Desidero esprimere la mia vicinanza a quanti soffrono a causa dei recenti attacchi compiuti anche contro civili. La guerra non risolve i problemi ma li aggrava. Non costruisce sicurezza ma moltiplica la sofferenza e l’odio. Dove cadono missili e droni cadono anche le speranze, si distruggono case e i luoghi di preghiera, si spezzano vite innocenti. Affido tutti i popoli feriti dalla guerra alla protezione della Vergine Maria, Regina della pace.

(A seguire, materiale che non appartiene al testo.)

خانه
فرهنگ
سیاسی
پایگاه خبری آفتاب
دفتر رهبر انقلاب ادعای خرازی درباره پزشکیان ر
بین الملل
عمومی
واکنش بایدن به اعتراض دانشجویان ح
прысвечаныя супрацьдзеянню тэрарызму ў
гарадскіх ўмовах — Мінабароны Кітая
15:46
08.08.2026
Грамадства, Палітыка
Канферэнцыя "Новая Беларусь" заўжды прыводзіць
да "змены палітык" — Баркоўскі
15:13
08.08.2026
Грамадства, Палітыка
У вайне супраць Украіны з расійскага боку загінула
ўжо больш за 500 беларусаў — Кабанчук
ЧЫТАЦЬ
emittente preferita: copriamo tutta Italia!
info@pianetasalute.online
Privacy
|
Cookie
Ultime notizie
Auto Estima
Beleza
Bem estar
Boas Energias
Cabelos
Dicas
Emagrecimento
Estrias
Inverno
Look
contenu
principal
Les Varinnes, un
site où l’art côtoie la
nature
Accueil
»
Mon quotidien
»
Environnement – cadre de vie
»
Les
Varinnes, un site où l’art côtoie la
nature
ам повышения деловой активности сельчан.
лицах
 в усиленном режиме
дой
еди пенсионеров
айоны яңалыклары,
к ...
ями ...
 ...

Le ultime drammatiche notizie dall’Ucraina
Le ultime notizie riferiscono di sei morti nella notte del 26 maggio nella regione di Donetsk, per attacchi russi. Nella notte tra sabato 23 maggio e domenica 24, una serie di bombardamenti russi con missili e droni ha colpito la capitale Kyiv e le zone circostanti, uccidendo almeno 4 persone e ferendone oltre 50 in uno dei più grandi attacchi sulla capitale ucraina dall’inizio della guerra. La Russia ha utilizzato 600 droni e 90 missili, secondo l’aeronautica ucraina, di cui 549 e 55 intercettati. Nei giorni scorsi, un attacco di droni ucraini contro un dormitorio studentesco a Starobilsk, nella regione occupata di Luhansk, in Donbass, ha causato 21 morti e 44 feriti. Secondo l’esercito ucraino si trattava di un obiettivo militare.

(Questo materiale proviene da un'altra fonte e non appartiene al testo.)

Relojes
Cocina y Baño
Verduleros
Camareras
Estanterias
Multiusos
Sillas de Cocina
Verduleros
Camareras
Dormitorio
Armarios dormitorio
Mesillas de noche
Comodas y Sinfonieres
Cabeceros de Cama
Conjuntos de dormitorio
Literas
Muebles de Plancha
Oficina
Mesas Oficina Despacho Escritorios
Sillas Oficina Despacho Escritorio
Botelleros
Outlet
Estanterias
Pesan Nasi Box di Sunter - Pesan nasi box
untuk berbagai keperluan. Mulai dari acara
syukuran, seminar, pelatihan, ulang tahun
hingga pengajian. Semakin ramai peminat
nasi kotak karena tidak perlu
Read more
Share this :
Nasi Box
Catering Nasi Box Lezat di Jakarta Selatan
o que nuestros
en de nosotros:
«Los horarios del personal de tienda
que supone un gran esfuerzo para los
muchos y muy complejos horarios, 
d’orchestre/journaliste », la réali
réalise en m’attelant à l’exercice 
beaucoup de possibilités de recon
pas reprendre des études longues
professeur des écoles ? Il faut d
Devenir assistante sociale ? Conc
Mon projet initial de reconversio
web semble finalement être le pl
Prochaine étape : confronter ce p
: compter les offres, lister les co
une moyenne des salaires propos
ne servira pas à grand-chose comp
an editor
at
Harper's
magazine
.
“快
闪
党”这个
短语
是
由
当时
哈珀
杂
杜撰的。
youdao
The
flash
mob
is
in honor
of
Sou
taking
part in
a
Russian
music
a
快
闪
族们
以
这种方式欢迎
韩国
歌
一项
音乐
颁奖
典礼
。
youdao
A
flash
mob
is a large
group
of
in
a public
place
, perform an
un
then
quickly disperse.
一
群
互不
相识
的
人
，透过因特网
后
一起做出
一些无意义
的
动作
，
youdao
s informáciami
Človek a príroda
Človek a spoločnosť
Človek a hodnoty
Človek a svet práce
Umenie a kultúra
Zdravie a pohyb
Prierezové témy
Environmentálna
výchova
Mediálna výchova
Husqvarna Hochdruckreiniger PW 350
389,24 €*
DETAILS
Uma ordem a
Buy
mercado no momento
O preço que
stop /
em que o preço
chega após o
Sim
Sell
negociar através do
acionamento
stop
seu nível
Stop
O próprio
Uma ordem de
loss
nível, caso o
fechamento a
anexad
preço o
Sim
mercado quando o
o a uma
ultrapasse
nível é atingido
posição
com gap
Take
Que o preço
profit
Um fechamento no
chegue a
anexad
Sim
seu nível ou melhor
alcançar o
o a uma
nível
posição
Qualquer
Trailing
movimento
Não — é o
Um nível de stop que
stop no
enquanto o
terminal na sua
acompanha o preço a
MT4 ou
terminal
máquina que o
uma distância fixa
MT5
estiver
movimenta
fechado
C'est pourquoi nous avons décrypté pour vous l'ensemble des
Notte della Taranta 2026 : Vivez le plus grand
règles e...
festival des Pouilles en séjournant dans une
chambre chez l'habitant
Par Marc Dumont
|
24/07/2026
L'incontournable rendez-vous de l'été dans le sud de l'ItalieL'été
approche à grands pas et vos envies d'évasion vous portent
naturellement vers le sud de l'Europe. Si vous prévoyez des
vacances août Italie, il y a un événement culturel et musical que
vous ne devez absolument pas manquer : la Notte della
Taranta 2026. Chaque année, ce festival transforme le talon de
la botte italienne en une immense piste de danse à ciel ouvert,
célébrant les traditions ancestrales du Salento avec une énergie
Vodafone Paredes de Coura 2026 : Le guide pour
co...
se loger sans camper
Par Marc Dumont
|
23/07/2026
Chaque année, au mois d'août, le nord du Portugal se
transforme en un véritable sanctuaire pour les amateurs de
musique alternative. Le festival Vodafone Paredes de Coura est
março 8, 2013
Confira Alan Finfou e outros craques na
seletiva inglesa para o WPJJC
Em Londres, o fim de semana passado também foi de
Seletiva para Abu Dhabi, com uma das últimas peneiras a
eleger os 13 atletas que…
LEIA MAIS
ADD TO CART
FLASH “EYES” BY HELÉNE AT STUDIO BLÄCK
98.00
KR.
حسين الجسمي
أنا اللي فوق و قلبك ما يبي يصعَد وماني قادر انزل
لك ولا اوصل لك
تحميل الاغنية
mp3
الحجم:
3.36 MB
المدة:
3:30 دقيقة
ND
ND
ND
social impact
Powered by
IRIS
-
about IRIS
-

Il Papa saluta i fedeli libanesi
Nei saluti ai fedeli di lingua francese ed araba, il Pontefice si rivolge in particolare ai pellegrini provenienti dal Libano, altro paese colpito dal dramma della guerra. E chiede anche di invocare lo Spirito Santo “affinché un rinnovamento liturgico, fedele all’autentica Tradizione, rafforzi la comunione ecclesiale e la piena partecipazione dei fedeli”.
La festa della Mamma in Polonia
Rivolgendosi poi ai fedeli polacchi, Leone XIV ricorda che ieri, 26 maggio, hanno celebrato la Festa della Mamma, ringraziando tutte le madri “che con generosità hanno trasmesso il dono della vita e si prendono cura dei propri figli, insegnando loro l’amore per Dio e per il prossimo”. La Santa Madre di Dio, è la sua preghiera, “interceda per loro affinché ottengano la grazia di un legame duraturo con Gesù”. Con il Suo aiuto, chiede a tutti i polacchi di proteggere “nella vostra Patria la vita di ogni persona, dal concepimento alla morte naturale”.

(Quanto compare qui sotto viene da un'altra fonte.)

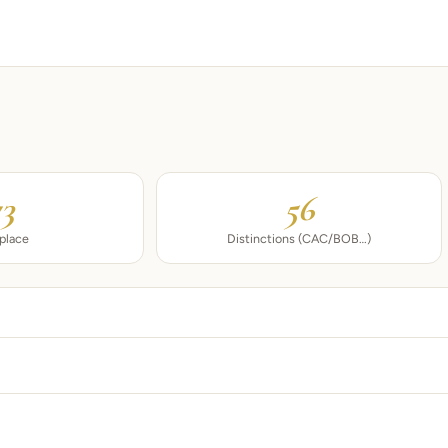
73
56
 place
Distinctions (CAC/BOB…)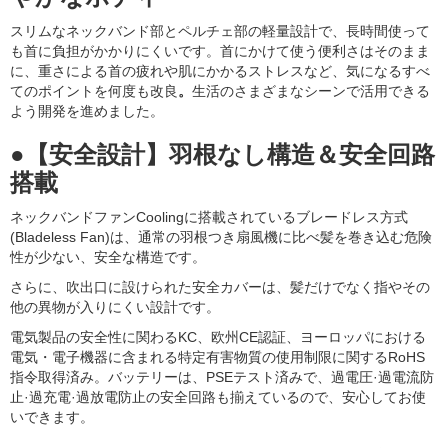
スリムなネックバンド部とペルチェ部の軽量設計で、長時間使って
も首に負担がかかりにくいです。首にかけて使う便利さはそのまま
に、重さによる首の疲れや肌にかかるストレスなど、気になるすべ
てのポイントを何度も改良
。
生活のさまざまなシーンで活用できる
よう開発を進めました。
●【安全設計】羽根なし構造＆安全回路
搭載
ネックバンドファンCoolingに搭載されているブレードレス方式
(Bladeless Fan)は、通常の羽根つき扇風機に比べ髪を巻き込む危険
性が少ない、安全な構造です。
さらに、吹出口に設けられた安全カバーは、髪だけでなく指やその
他の異物が入りにくい設計です。
電気製品の安全性に関わるKC、欧州CE認証、ヨーロッパにおける
電気・電子機器に含まれる特定有害物質の使用制限に関するRoHS
指令取得済み。バッテリーは、PSEテスト済みで、過電圧·過電流防
止·過充電·過放電防止の安全回路も揃えているので、安心してお使
いできます。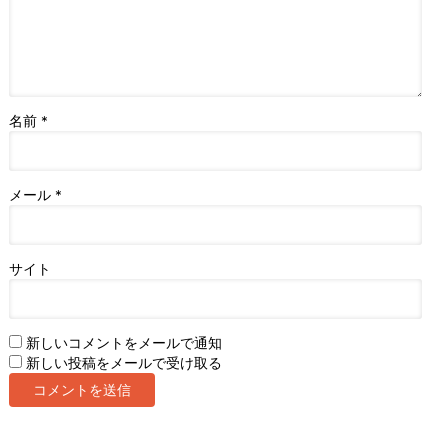
名前
*
メール
*
サイト
新しいコメントをメールで通知
新しい投稿をメールで受け取る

Il saluto alle persone consacrate
Nel salutare infine i fedeli italiani, il Papa si rivolge, in particolare alle persone consacrate presenti all'udienza: le Religiose dell’Unione Superiore Maggiori d’Italia, le Suore di San Paolo di Chartres, le Terziarie Cappuccine della Sacra Famiglia, le Orsoline Missionarie del Sacro Cuore, i Fratelli Maristi. "A ciascuno auguro - sottolinea - di ravvivare il fervore della consacrazione e di dare nuovo impulso alla missione delle rispettive comunità". Accoglie poi con affetto i Seminaristi del Seminario Regionale Pugliese, i partecipanti al campionato mariano festa dei popoli di Orte Scalo, la Confraternita del Beato Angelo da Furci, e li incoragga tutti "ad essere testimoni di autentica vita cristiana e di solidale apertura verso gli altri".